Boston: One of the human body's main defences against viral infections may be helping the novel coronavirus infect more cells, according to a study which can help understand why some people are more susceptible than others to COVID-19.
The study, published in the journal Cell, used single-cell RNA sequencing, which identifies which of roughly 20,000 genes are "on" in individual cells, and found that only a tiny percentage of human respiratory and intestinal cells make the proteins that help the virus gain entry into human cells.
"We started to look at cells from tissues such as the lining of the nasal cavity, the lungs, and gut, based on reported symptoms and where the virus has been detected," said Jose Ordovas-Montanes, study co-author from Boston Children's Hospital in the US.
"We wanted to provide the best information possible across our entire spectrum of research models," Ordovas-Montanes said.
Recent studies had pointed out that the novel coronavirus, SARS-CoV-2, like the closely related SARS-CoV behind the 2002-03 SARS pandemic, uses a receptor called ACE2 to gain entry into human cells, aided by an enzyme called TMPRSS2.
In the current research, the scientists found that only a small fraction of cells, often well below 10 percent, make both AE2 and TMPRSS2.
They said these cells fall in three categories — goblet cells in the nose that secrete mucus, lung cells known as type II pneumocytes which help maintain the alveoli sacs where oxygen is taken in, and one type of so-called enterocytes that line the small intestine and aid in nutrient absorption.
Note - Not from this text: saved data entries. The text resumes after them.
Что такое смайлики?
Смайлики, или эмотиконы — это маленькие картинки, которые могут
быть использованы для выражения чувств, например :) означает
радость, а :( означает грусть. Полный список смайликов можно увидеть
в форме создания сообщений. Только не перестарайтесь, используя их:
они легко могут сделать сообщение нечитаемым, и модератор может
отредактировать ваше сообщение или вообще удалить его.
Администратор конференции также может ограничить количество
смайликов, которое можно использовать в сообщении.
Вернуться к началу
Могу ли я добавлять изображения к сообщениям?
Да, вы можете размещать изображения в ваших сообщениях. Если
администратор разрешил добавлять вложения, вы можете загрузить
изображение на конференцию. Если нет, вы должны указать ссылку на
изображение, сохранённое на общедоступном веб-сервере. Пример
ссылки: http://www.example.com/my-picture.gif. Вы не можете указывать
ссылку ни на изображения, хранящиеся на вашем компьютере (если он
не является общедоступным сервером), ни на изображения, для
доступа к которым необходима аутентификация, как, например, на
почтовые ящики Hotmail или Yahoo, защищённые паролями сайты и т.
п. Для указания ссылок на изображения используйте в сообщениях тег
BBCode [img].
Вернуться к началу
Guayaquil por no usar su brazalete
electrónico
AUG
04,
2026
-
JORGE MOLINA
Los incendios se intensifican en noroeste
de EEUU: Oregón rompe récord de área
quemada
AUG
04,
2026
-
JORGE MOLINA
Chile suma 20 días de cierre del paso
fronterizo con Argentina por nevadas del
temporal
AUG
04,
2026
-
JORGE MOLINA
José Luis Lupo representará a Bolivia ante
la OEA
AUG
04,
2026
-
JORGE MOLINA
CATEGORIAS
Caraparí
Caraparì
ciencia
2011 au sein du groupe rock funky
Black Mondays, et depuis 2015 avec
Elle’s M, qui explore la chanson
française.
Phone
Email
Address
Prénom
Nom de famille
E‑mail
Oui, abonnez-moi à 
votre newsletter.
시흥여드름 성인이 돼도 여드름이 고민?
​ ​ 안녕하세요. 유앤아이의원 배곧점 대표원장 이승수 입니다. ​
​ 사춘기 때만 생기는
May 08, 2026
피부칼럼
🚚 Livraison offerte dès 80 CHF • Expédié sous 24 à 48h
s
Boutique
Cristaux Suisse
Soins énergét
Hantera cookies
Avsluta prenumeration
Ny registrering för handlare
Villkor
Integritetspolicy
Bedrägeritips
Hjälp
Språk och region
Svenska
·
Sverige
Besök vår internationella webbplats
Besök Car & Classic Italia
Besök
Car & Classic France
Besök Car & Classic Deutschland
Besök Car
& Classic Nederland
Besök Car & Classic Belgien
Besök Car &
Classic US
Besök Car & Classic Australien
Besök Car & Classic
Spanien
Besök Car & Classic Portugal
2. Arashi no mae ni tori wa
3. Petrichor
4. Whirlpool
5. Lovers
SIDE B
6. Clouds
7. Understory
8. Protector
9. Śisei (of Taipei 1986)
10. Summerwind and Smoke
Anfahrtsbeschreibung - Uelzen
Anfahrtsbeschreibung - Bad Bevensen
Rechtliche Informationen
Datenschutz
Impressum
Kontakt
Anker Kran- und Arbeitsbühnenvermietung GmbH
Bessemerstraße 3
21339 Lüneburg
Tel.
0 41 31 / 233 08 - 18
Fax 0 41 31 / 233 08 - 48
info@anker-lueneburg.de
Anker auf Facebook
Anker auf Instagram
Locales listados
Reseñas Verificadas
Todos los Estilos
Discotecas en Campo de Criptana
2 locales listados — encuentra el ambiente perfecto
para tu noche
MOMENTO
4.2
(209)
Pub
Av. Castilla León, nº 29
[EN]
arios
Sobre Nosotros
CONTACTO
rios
"Many existing respiratory cell lines may not contain the full mix of cell types, and may miss the types that are relevant," Ordovas-Montanes said.
"Once you understand which cells are infected, you can start to ask, 'How do these cells work?' 'Is there anything within these cells that is critical for the virus's life cycle," he explained.
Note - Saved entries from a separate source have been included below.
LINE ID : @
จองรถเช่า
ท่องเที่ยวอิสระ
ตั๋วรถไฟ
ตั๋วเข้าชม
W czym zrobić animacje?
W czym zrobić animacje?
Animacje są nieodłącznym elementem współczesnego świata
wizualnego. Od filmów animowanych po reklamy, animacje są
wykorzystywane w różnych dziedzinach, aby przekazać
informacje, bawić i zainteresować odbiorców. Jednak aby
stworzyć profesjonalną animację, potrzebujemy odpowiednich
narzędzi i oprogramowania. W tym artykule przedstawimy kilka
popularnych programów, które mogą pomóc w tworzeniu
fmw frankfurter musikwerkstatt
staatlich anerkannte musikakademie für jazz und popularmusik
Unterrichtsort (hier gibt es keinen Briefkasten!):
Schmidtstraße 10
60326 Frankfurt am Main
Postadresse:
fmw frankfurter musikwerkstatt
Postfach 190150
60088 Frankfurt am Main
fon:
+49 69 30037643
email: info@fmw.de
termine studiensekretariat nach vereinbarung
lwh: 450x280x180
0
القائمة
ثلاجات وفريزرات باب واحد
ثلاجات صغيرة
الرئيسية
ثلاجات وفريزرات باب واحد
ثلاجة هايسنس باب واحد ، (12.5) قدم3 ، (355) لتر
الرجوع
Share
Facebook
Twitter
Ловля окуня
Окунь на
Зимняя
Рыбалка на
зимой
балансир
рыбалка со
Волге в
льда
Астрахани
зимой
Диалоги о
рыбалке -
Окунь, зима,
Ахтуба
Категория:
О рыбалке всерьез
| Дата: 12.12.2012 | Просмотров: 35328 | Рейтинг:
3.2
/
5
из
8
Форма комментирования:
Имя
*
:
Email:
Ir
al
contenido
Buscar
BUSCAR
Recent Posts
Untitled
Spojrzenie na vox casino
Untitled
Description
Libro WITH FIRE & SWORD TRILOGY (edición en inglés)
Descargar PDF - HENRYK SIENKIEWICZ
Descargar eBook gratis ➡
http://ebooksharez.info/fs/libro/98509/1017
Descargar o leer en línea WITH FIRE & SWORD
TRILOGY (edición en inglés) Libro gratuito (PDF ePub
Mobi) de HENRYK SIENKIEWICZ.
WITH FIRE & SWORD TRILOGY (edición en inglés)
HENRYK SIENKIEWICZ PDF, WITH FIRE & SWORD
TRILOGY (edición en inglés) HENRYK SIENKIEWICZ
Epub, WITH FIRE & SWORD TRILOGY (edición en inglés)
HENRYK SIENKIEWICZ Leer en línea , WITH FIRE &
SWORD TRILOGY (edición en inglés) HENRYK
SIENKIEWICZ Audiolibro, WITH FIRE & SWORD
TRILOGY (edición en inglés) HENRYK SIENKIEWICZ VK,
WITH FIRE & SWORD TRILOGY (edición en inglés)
With further studies, the researchers said they can perform better screens to find what existing drugs target the biological mechanism of COVID-19.
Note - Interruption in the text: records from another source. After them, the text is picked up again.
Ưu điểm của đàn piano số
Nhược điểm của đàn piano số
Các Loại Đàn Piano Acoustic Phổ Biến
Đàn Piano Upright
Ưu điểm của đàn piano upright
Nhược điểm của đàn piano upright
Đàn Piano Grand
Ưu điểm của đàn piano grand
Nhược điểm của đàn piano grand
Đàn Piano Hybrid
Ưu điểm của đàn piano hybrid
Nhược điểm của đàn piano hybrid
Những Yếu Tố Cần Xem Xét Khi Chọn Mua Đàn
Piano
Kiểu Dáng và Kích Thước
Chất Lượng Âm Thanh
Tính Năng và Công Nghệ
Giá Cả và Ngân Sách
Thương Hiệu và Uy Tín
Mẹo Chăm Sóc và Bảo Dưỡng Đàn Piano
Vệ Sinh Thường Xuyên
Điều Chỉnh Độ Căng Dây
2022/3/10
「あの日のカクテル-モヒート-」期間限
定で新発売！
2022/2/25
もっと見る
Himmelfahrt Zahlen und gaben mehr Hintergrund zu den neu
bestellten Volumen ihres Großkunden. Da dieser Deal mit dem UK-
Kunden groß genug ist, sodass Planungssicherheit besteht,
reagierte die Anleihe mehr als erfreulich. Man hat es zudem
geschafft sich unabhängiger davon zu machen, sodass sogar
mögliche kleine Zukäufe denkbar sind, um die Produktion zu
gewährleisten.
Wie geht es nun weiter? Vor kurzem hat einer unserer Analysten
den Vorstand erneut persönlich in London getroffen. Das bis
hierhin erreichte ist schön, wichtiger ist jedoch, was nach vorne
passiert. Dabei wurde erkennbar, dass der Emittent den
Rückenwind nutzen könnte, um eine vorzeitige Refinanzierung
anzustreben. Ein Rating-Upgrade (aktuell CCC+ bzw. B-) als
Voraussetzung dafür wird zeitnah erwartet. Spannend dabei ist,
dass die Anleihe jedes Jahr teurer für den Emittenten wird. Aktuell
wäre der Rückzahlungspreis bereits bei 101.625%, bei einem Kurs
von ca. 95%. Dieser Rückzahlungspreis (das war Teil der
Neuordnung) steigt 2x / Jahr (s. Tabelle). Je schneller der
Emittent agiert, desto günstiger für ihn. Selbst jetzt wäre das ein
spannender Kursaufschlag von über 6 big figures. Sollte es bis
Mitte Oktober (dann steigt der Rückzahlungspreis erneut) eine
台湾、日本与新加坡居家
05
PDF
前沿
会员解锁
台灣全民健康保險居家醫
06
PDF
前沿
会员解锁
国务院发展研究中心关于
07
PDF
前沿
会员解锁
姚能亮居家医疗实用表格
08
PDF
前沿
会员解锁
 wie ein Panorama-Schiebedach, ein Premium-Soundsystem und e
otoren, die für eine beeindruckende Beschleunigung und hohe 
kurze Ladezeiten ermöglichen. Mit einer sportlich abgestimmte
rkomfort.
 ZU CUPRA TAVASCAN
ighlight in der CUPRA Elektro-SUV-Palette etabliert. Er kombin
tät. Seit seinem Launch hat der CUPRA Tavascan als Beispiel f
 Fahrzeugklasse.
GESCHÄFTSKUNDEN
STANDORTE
Ordovas-Montanes and his team also found that the ACE2 gene, which encodes the receptor used by SARS-CoV-2 to enter human cells, is stimulated by interferon -- one of the body's main defenses when it detects a virus.
They said this signalling molecule used by cells to communicate with each other about infection, turned the ACE2 gene 'on' at higher levels, potentially giving the virus new portals to get in.
"ACE2 is also critical in protecting people during various types of lung injury," Ordovas-Montanes said.
"When ACE2 comes up, that's usually a productive response. But since the virus uses ACE2 as a target, we speculate that it might be exploiting that normal protective response," he added.
And since interferon also plays a major role in the body's own natural immune response against viruses, the scientists believe the timing of when the molecule is active in the body compared to the virus infection process is key to its effects.
"It might be that in some patients, because of the timing or the dose, interferon can contain the virus, while in others, interferon promotes more infection," said Ordovas-Montanes.
"We want to better understand where the balance lies, and how we can maintain a productive antiviral response without producing more target cells for the virus to infect," he added.
The scientists also believe that it is too soon to relate the findings to the runaway inflammatory response, called the cytokine storm, reported in very sick COVID-19 patients.
They explained that cytokines are a family of chemicals that rally the body's immune responses to fight infections, adding that interferon is part of this family.
"It might be that we're seeing a cytokine storm because of a failure of interferon to restrict the virus to begin with, so the lungs start calling for more help. That's exactly what we're trying to understand right now," Ordovas-Montanes said.